The Canada Border Services Agency (CBSA) and Shared Services Canada (SSC) have provided the Minister of Public Safety with a report on the major IT outages that occurred between September 28 and October 5, 2025.
The Canadian Trucking Alliance (CTA) has urged the CBSA and the Government of Canada to release the report and action plan, and to address the ongoing outages that continue to disrupt supply chains and carrier operations.
The newly released report – available in English and French – includes a forward-looking action plan aimed at addressing the impacts and root causes of the outages. The disruptions stemmed from two unrelated IT changes that resulted in overlapping outages, initially triggered by “human error” that caused significant system corruption.
Joint Report on CBSA IT Outages between Sept 28 and Oct 5
Rapport sommaire de l’ASFC et de SPC sur les pannes informatiques
The system outages were a national crisis – not regional – and affected programs, services, and clearance processes across all modes, including highway carriers, air, marine, rail, and postal operations.
The plan outlines two phases of corrective actions to be completed in spring and fall 2026:
March 2026
- CBSA and SSC will review, identify, and implement oversight improvements, including enhanced training and role clarity for IT personnel.
- Introduce measures to strengthen scrutiny, review, collaboration, and communication to reduce the risk of human error.
October 2026
- Strengthen controls around system updates and upgrades to mitigate human-error risks, including a joint CBSA–SSC audit of change and incident management processes.
- Review CBSA’s IT application and infrastructure architecture, improve system robustness, and ensure adequate backups, redundancy, and protection of front-line operations during disruptions.
These corrective actions aim to reinforce internal processes, enhance collaboration with industry and government partners, and modernize technology. The agencies state that these commitments will help reduce future outages, minimize downtime, and further strengthen contingency planning.

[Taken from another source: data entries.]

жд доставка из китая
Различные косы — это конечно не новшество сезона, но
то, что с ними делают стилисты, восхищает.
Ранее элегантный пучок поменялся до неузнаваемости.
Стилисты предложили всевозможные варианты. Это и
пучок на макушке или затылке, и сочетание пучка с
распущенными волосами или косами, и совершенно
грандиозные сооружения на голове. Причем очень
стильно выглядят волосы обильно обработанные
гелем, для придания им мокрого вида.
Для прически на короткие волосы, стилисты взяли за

“Industry cannot afford repeated system failures, and the disruptions over the past few months were damaging to carrier operations and drivers. We are thankful that CBSA and SSC have taken these concerns seriously and outlined clear corrective measures. Now we need to work together and see timely implementation to restore reliability and confidence in the system,” says Lak Shoan, Director of Policy and Industry Awareness Programs for CTA.
The CBSA also confirmed that the CBSA Assessment and Revenue Management (CARM) system was not affected, as it operates on a separate platform and has remained fully functional during recent IT issues.
CTA staff continue to work closely with CBSA officials to improve outage communications and to explore rapid-implementation process and contingency improvements to reduce operational impacts when outages occur.
“As we approach the review of the Canada-U.S.-Mexico Trade Agreement (CUSMA) and the opening of the new Gordie Howe International Bridge, we must continue to send a signal to current and future trading partners that Canada is open for business,” he adds.